# Action item:
From the records below, copy out each line that has the word "серед".

[[ Source records open ]]

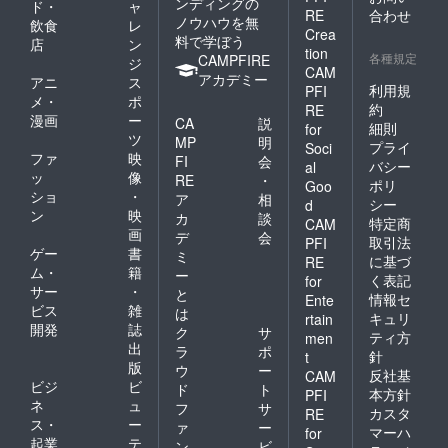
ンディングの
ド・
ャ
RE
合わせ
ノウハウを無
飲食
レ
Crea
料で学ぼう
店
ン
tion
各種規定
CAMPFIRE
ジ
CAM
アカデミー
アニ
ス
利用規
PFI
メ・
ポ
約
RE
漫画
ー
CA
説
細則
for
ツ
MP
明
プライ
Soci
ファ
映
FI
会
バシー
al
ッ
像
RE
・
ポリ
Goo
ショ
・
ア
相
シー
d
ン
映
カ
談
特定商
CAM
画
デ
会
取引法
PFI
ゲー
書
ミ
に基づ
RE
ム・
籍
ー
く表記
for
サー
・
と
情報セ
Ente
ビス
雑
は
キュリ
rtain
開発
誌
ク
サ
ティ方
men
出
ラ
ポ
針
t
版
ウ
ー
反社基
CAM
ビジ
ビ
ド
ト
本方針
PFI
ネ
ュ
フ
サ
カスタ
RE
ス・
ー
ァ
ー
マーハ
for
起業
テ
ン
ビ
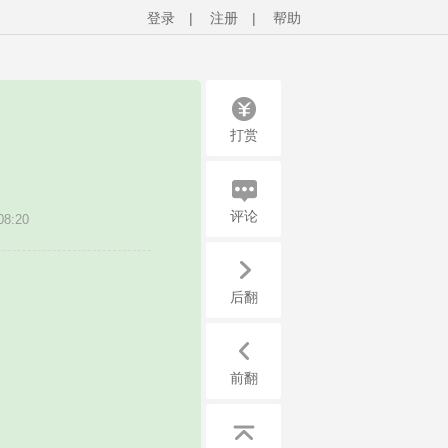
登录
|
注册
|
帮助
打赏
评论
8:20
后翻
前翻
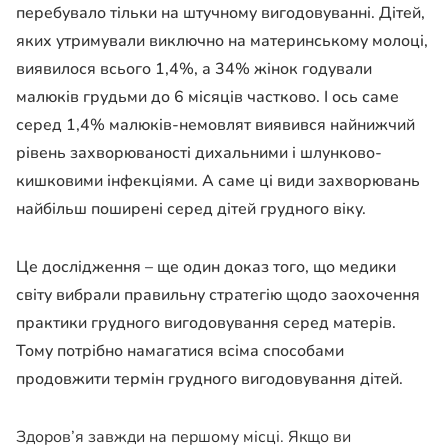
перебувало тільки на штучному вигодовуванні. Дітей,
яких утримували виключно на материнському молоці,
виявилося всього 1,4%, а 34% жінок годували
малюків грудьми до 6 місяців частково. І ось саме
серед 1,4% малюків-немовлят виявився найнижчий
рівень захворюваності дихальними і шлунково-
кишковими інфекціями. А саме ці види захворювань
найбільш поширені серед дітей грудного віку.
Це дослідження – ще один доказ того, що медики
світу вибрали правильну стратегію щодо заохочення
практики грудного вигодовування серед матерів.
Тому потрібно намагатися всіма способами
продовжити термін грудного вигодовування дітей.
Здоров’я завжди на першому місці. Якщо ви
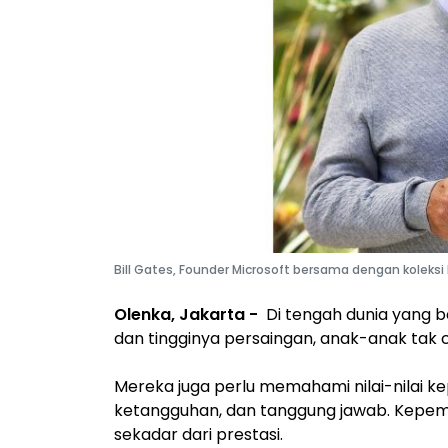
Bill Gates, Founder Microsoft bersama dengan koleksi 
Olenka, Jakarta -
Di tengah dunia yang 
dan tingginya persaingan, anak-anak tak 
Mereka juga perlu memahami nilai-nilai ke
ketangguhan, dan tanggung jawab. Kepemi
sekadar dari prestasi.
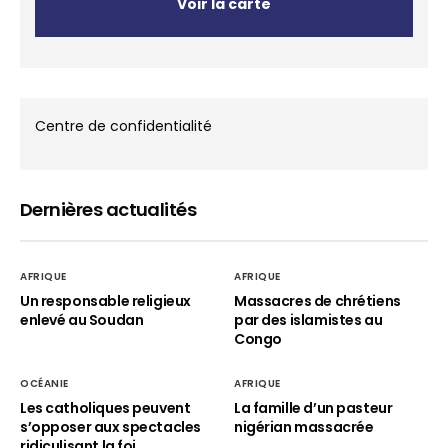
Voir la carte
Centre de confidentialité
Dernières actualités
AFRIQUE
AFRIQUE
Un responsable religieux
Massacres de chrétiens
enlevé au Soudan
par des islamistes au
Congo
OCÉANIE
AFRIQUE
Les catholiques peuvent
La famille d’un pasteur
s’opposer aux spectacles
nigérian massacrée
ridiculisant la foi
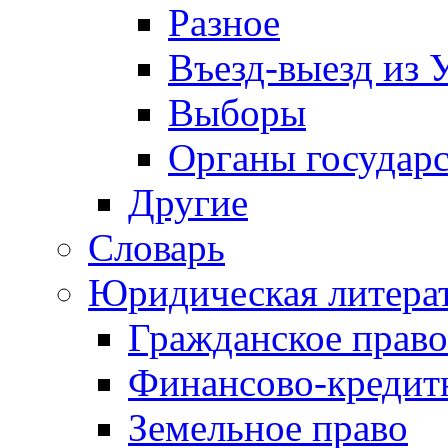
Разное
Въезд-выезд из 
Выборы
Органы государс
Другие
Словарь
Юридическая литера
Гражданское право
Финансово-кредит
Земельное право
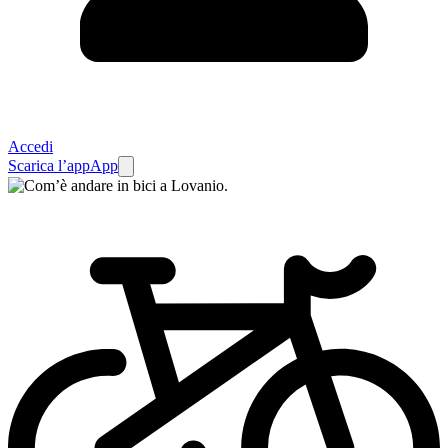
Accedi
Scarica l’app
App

[[ Source records closed ]]

# Your solution:
серед 1,4% малюків-немовлят виявився найнижчий
найбільш поширені серед дітей грудного віку.
практики грудного вигодовування серед матерів.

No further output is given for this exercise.